### About this task
Could you output the entries that follow exactly, omitting any pictures they contain?

### Information shown

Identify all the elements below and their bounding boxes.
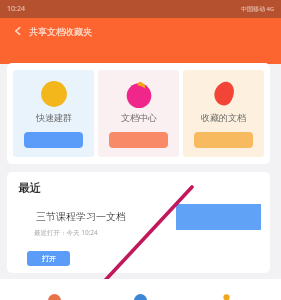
staticText: 10:24 xyxy=(7,4,25,14)
staticText: 打开 xyxy=(42,254,56,263)
staticText: 最近打开：今天 10:24 xyxy=(34,228,98,237)
button[interactable]: 文档中心 xyxy=(98,70,179,157)
button[interactable]: Back xyxy=(11,24,25,38)
button[interactable]: 快速建群 xyxy=(13,70,94,157)
button[interactable]: Mine xyxy=(183,279,269,300)
button[interactable]: 打开 xyxy=(27,251,70,266)
staticText: 三节课程学习一文档 xyxy=(36,210,126,223)
staticText: 快速建群 xyxy=(36,112,72,123)
button[interactable]: Documents xyxy=(97,279,183,300)
staticText: 共享文档收藏夹 xyxy=(29,26,92,37)
staticText: 收藏的文档 xyxy=(201,112,246,123)
staticText: 文档中心 xyxy=(121,112,157,123)
button[interactable]: 三节课程学习一文档 xyxy=(7,210,270,266)
button[interactable]: 收藏的文档 xyxy=(183,70,264,157)
staticText: 最近 xyxy=(18,181,41,195)
staticText: 中国移动 4G xyxy=(241,5,275,13)
button[interactable]: Messages xyxy=(12,279,97,300)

### Answer section
Identify all the elements below and their bounding boxes.
staticText: 10:24 xyxy=(7,4,25,14)
staticText: 打开 xyxy=(42,254,56,263)
staticText: 最近打开：今天 10:24 xyxy=(34,228,98,237)
button[interactable]: 文档中心 xyxy=(98,70,179,157)
button[interactable]: Back xyxy=(11,24,25,38)
button[interactable]: 快速建群 xyxy=(13,70,94,157)
button[interactable]: Mine xyxy=(183,279,269,300)
button[interactable]: 打开 xyxy=(27,251,70,266)
staticText: 三节课程学习一文档 xyxy=(36,210,126,223)
staticText: 快速建群 xyxy=(36,112,72,123)
button[interactable]: Documents xyxy=(97,279,183,300)
staticText: 共享文档收藏夹 xyxy=(29,26,92,37)
staticText: 收藏的文档 xyxy=(201,112,246,123)
staticText: 文档中心 xyxy=(121,112,157,123)
button[interactable]: 三节课程学习一文档 xyxy=(7,210,270,266)
button[interactable]: 收藏的文档 xyxy=(183,70,264,157)
staticText: 最近 xyxy=(18,181,41,195)
staticText: 中国移动 4G xyxy=(241,5,275,13)
button[interactable]: Messages xyxy=(12,279,97,300)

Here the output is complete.